Now Mike is another case. He’s an affluent, articulate individual who came into rehab because his spine was severed during an operation on his back. He was in the plastics industry and invented the pool-noodle, a long foam tube used by weak swimmers and often seen in swimming pools and therapy facilities. He marketed his invention around the world and became a millionaire. Mike was in the room next to me and we spent a lot of time together discussing life, people and the human spirit. He is coping with his disability and spends a lot of time doing research for his lawyer in an upcoming lawsuit against his former surgeon and the hospital. Like me, Mike spends a lot of time outside, encouraging other patients even though he himself will probably not get better.

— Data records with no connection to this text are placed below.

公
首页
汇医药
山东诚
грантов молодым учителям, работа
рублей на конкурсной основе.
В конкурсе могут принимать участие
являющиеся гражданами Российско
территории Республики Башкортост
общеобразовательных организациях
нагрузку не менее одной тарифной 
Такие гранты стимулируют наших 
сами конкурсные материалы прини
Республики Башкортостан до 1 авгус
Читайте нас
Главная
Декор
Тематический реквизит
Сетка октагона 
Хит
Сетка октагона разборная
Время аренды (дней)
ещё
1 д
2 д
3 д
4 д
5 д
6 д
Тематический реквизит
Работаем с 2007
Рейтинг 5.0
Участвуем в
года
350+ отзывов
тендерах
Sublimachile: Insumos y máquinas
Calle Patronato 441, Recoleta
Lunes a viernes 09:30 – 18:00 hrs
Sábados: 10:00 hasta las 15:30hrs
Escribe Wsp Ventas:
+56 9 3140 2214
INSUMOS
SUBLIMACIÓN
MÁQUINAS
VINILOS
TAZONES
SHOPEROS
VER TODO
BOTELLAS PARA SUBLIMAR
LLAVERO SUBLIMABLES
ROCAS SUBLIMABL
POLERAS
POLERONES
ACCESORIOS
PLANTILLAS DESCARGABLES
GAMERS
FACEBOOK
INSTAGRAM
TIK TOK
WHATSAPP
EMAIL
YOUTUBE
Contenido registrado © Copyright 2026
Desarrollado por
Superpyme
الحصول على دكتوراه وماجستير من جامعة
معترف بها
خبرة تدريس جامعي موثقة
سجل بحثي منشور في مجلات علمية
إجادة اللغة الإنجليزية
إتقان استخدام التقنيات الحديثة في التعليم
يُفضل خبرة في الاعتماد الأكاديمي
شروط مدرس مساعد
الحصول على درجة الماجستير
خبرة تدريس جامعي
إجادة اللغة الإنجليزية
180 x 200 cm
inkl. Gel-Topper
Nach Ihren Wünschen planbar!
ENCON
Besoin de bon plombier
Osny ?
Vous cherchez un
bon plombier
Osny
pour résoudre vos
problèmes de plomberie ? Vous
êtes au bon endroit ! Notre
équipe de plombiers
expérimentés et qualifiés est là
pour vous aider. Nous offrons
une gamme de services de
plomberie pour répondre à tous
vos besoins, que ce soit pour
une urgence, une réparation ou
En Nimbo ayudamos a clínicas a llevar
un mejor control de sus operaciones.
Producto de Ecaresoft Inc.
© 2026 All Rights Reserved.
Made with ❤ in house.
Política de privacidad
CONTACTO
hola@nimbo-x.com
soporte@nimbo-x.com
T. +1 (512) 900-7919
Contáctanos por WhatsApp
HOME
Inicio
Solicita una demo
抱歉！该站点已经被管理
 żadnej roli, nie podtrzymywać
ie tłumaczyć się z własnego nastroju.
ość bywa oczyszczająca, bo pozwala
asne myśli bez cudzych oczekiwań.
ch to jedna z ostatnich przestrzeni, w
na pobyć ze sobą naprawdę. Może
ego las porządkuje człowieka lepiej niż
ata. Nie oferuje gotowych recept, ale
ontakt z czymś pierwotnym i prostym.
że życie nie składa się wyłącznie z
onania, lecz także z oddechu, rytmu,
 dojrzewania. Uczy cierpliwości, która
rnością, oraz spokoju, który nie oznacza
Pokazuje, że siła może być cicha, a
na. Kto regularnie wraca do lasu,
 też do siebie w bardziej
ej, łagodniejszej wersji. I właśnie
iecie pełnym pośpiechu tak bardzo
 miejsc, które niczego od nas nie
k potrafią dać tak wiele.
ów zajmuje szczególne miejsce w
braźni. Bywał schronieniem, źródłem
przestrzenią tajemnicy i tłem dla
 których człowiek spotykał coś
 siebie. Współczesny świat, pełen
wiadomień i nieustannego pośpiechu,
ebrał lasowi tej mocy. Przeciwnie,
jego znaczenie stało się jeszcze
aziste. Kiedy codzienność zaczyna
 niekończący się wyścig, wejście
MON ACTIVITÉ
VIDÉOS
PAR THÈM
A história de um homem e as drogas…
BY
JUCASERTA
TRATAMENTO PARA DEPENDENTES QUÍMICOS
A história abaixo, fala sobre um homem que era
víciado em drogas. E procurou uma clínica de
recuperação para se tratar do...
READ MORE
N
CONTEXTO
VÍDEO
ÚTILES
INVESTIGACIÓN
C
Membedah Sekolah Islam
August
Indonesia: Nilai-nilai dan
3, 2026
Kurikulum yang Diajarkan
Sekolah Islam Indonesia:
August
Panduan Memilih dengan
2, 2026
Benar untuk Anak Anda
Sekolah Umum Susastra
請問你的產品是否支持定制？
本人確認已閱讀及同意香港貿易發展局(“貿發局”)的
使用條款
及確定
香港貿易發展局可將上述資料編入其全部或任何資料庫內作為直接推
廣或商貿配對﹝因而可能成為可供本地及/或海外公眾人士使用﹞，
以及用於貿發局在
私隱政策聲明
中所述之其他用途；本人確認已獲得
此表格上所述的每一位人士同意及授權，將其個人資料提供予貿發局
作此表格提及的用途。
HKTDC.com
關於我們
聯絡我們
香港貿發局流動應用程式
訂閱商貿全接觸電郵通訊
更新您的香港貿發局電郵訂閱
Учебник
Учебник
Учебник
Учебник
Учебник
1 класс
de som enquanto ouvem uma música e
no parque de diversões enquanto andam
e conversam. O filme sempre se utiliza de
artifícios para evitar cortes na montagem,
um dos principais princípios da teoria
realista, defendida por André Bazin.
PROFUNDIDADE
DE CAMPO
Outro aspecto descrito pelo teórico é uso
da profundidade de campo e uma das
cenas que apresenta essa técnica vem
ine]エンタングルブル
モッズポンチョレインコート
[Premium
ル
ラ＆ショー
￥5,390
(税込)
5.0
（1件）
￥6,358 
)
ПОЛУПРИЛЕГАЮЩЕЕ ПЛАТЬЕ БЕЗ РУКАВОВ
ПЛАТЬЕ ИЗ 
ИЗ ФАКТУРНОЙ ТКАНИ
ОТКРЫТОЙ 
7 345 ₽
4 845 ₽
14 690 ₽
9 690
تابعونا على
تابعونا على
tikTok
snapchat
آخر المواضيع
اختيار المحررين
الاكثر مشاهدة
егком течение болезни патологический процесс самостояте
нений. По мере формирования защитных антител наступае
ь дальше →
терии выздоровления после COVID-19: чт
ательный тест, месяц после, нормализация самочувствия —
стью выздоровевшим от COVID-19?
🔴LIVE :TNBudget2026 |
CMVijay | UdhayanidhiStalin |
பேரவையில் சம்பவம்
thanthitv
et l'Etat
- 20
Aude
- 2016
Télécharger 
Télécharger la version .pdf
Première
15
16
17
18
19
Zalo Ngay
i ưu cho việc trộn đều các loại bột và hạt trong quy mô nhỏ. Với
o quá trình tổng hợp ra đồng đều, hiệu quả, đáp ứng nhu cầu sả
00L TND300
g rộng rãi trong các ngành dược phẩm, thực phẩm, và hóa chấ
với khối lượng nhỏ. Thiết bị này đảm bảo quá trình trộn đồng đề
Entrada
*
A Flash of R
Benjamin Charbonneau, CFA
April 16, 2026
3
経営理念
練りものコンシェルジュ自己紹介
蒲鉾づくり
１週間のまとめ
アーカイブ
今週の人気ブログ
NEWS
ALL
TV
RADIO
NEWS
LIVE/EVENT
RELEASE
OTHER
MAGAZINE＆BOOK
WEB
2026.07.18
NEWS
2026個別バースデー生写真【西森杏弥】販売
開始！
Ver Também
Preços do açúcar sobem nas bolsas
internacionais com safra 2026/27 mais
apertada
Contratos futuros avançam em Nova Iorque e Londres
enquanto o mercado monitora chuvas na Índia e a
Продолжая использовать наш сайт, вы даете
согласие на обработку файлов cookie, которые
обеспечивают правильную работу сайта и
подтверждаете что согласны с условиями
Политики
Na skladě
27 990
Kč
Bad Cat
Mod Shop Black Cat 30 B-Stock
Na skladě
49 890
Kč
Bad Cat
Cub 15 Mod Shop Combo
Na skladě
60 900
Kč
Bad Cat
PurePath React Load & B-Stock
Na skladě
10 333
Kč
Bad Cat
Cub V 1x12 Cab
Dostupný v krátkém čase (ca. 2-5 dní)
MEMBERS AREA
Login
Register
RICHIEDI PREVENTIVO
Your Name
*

One day between therapy exercises, I looked around at the various patients in this large physio-therapy room: one person was a stroke victim learning to walk; another had a heart condition and was building enough strength to function outside the facility; there were many amputees with different prosthetics undergoing therapy to make use of their disabled limbs; others were being encourage by the staff just to try a little harder and gain the confidence to go on; each of the 20 or so patients had his own therapist aiding and encouraging them to take that extra step. As I sat there I realized that I was living in a country that made all this possible for people who would never be able to afford this type of treatment in such a modern and well equipped facility.
Between the patients and the staff I met people who I never had had contact with in my insular Jewish world. I found out that many of the people who I previously and unconsciously looked down upon were in fact men and women of integrity and who were caring of their fellow man. One day I too, will walk again, I just hope that I can keep the spirit of Reb Shlomo alive and love my fellow man without boundaries.